→ Available records

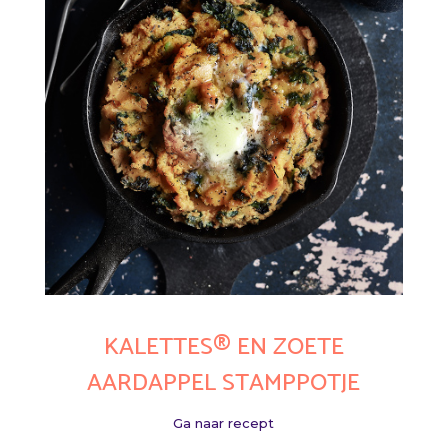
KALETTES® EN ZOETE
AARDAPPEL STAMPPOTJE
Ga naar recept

* * *

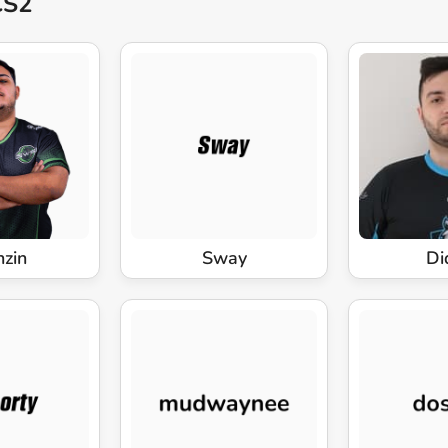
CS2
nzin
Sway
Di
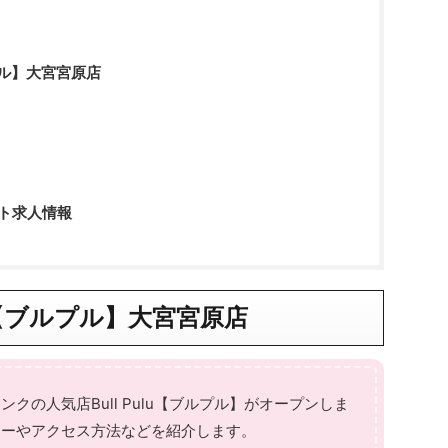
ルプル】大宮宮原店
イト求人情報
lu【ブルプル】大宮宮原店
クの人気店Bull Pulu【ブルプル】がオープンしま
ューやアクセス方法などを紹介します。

→ Problem to work on
Would you copy out exactly the lines above that start at the one containing "KALETTES® EN ZOETE" and end at the one containing "Ga naar recept", inclusive?

→ Response box
KALETTES® EN ZOETE
AARDAPPEL STAMPPOTJE
Ga naar recept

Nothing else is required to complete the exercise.